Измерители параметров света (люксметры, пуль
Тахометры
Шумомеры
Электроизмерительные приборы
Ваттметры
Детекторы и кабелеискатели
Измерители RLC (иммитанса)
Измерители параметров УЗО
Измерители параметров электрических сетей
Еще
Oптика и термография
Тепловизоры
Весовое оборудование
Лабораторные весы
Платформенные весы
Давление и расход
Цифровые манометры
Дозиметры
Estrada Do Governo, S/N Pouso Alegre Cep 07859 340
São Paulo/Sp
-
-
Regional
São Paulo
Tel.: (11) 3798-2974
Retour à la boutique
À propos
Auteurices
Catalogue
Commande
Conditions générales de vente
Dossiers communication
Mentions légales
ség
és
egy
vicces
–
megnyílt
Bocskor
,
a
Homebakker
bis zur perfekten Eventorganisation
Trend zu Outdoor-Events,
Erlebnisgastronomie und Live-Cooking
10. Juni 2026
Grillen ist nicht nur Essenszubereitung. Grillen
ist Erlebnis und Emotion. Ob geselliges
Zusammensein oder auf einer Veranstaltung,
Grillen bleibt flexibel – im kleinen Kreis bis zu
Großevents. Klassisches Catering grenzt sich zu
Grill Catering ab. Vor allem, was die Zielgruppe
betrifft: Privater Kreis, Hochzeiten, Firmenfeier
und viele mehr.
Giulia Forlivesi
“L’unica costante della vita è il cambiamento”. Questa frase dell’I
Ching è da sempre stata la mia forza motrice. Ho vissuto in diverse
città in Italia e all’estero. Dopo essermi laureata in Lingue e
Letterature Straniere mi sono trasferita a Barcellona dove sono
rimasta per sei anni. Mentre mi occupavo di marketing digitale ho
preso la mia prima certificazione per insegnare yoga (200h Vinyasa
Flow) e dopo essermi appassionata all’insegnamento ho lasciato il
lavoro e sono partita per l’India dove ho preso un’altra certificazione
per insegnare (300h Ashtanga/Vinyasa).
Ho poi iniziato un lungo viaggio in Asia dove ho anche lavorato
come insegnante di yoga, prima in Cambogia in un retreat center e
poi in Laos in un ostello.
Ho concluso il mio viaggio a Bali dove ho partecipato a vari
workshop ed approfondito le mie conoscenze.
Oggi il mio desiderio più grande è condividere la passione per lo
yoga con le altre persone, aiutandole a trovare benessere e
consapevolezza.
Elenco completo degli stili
--
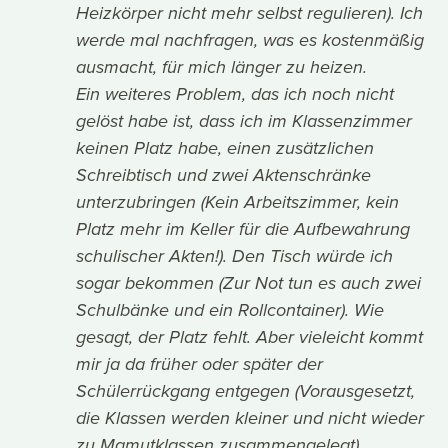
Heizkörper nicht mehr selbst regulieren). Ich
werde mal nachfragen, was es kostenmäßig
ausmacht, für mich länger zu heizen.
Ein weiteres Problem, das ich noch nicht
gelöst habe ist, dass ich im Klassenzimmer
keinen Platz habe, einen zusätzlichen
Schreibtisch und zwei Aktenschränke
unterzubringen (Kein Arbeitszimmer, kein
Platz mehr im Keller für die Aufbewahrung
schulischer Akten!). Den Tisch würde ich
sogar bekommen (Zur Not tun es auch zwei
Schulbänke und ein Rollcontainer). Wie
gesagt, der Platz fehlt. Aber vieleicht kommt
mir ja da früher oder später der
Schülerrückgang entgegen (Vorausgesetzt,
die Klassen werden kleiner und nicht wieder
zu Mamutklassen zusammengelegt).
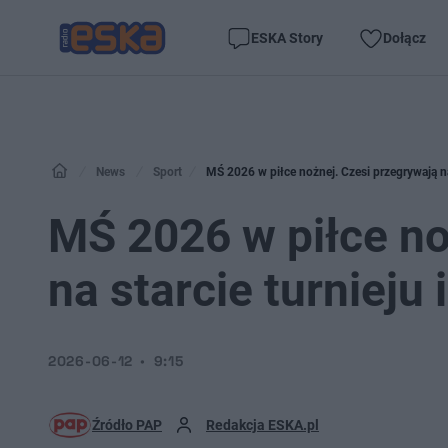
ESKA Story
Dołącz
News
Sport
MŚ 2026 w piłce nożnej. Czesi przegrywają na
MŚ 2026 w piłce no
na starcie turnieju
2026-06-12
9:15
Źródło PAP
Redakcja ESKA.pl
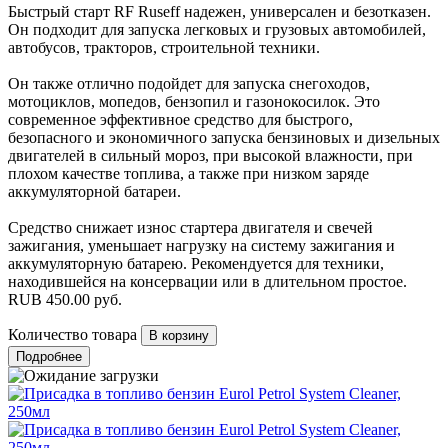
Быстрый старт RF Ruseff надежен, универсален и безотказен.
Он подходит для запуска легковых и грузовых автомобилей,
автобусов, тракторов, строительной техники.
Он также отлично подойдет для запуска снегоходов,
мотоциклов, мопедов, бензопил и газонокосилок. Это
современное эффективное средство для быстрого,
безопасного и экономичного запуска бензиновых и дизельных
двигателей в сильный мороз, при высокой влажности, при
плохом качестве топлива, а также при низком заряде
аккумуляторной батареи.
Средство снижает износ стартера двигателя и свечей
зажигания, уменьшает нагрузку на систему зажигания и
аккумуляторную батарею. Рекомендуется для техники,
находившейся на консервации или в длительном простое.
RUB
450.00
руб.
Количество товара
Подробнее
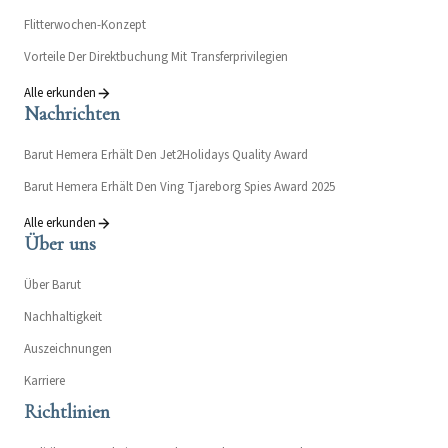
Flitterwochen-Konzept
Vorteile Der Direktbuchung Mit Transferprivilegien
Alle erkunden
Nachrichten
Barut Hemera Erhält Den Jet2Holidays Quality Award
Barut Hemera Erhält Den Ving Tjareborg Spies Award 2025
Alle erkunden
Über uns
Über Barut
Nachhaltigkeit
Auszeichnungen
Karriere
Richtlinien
* * *
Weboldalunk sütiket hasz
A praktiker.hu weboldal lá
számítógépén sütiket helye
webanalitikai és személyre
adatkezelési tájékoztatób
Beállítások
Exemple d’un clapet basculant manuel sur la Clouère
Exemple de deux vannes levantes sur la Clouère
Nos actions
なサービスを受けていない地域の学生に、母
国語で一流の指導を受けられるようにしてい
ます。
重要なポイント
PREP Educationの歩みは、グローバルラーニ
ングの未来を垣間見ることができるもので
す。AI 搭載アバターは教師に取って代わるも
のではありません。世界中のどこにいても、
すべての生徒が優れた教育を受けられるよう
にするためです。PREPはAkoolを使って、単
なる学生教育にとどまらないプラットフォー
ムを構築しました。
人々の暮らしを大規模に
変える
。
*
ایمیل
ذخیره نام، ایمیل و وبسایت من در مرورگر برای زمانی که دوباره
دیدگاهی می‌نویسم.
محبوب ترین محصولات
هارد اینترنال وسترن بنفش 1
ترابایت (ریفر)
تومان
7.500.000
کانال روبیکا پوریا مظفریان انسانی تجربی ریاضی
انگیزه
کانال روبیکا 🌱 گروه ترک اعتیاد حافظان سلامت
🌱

• **Activity**: Checking the material above line by line, count those that include the string "Award". Give the number alone.

• **Exercise output**: 2